Init

2025-10-26 20:41:11 +01:00
commit dafa86c588
11 changed files with 1171 additions and 0 deletions
--- a/scripts/04_train_yolo.py
+++ b/scripts/04_train_yolo.py
@@ -0,0 +1,230 @@
+"""
+YOLO Training Script - Step 4
+Trains YOLOv8 model on the prepared invoice dataset
+"""
+
+from pathlib import Path
+from ultralytics import YOLO
+import torch
+import os
+
+# Paths
+BASE_DIR = os.path.dirname(os.path.dirname(os.path.abspath(__file__))) 
+DATASET_YAML = Path(BASE_DIR + "/data/yolo_dataset/dataset.yaml")
+MODELS_DIR = Path(BASE_DIR + "/models")
+
+# Training configuration
+MODEL_SIZE = "n"  # Options: n (nano), s (small), m (medium), l (large), x (xlarge)
+EPOCHS = 100
+BATCH_SIZE = 16
+IMAGE_SIZE = 640
+DEVICE = 0 if torch.cuda.is_available() else "cpu"  # Use GPU with PyTorch 2.7 + CUDA 12.8
+
+# Create models directory
+MODELS_DIR.mkdir(exist_ok=True)
+
+
+def train_model(
+    model_size=MODEL_SIZE,
+    epochs=EPOCHS,
+    batch_size=BATCH_SIZE,
+    img_size=IMAGE_SIZE,
+    device=DEVICE
+):
+    """
+    Train YOLOv8 model on invoice dataset
+
+    Args:
+        model_size: Size of YOLO model (n, s, m, l, x)

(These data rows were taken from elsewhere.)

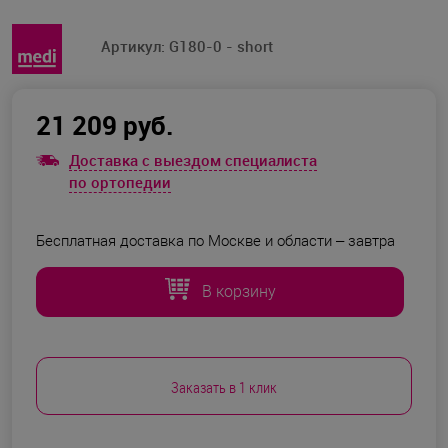
Артикул:
G180-0 - short
21 209 руб.
Доставка с выездом специалиста
по ортопедии
Бесплатная доставка по Москве и области –
завтра
В корзину
Заказать в 1 клик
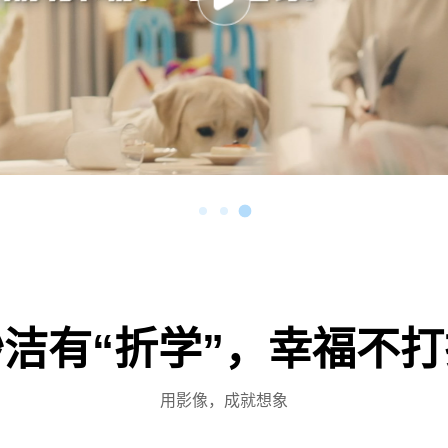
妙洁有“折学”，幸福不打
用影像，成就想象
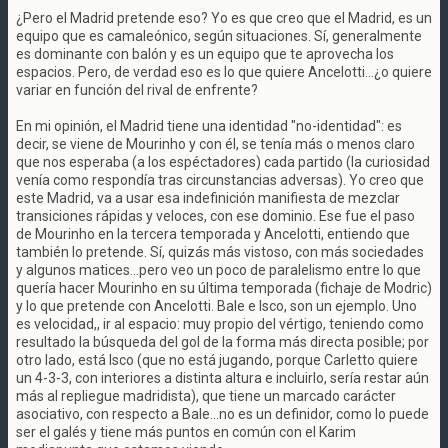
¿Pero el Madrid pretende eso? Yo es que creo que el Madrid, es un
equipo que es camaleónico, según situaciones. Sí, generalmente
es dominante con balón y es un equipo que te aprovecha los
espacios. Pero, de verdad eso es lo que quiere Ancelotti...¿o quiere
variar en función del rival de enfrente?
En mi opinión, el Madrid tiene una identidad "no-identidad": es
decir, se viene de Mourinho y con él, se tenía más o menos claro
que nos esperaba (a los espéctadores) cada partido (la curiosidad
venía como respondía tras circunstancias adversas). Yo creo que
este Madrid, va a usar esa indefinición manifiesta de mezclar
transiciones rápidas y veloces, con ese dominio. Ese fue el paso
de Mourinho en la tercera temporada y Ancelotti, entiendo que
también lo pretende. Sí, quizás más vistoso, con más sociedades
y algunos matices...pero veo un poco de paralelismo entre lo que
quería hacer Mourinho en su última temporada (fichaje de Modric)
y lo que pretende con Ancelotti. Bale e Isco, son un ejemplo. Uno
es velocidad,, ir al espacio: muy propio del vértigo, teniendo como
resultado la búsqueda del gol de la forma más directa posible; por
otro lado, está Isco (que no está jugando, porque Carletto quiere
un 4-3-3, con interiores a distinta altura e incluirlo, sería restar aún
más al repliegue madridista), que tiene un marcado carácter
asociativo, con respecto a Bale...no es un definidor, como lo puede
ser el galés y tiene más puntos en común con el Karim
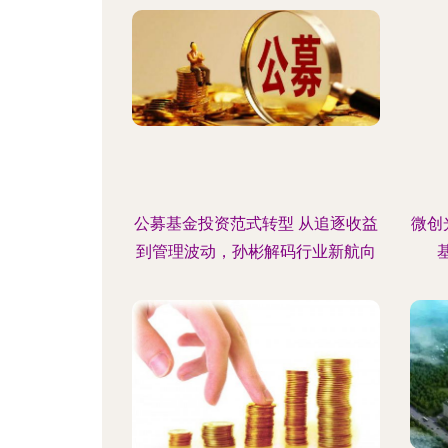
公募基金投资范式转型 从追逐收益
微创
到管理波动，孙彬解码行业新航向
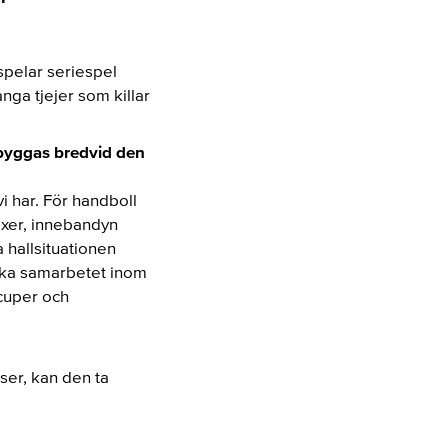
spelar seriespel
nga tjejer som killar
 byggas bredvid den
vi har. För handboll
äxer, innebandyn
 hallsituationen
 öka samarbetet inom
cuper och
er, kan den ta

+        epochs: Number of training epochs
+        batch_size: Batch size for training
+        img_size: Input image size
+        device: Device to use for training (cuda or cpu)
+    """
+    print("="*60)
+    print("YOLOv8 Invoice Detection Training")
+    print("="*60)
+
+    # Check if dataset.yaml exists
+    if not DATASET_YAML.exists():
+        print(f"Error: {DATASET_YAML} not found")
+        print("Please ensure the dataset.yaml file exists")
+        return
+
+    # Print configuration
+    print(f"\nConfiguration:")
+    print(f"  Model: YOLOv8{model_size}")
+    print(f"  Epochs: {epochs}")
+    print(f"  Batch size: {batch_size}")
+    print(f"  Image size: {img_size}")
+    print(f"  Device: {device}")
+    print(f"  Dataset config: {DATASET_YAML}")
+    print()
+
+    # Initialize model
+    print(f"Loading YOLOv8{model_size} model...")
+    model = YOLO(f"yolov8{model_size}.pt")  # Load pretrained model
+
+    # Print device info
+    if device == 0:
+        print(f"Using GPU: {torch.cuda.get_device_name(0)}")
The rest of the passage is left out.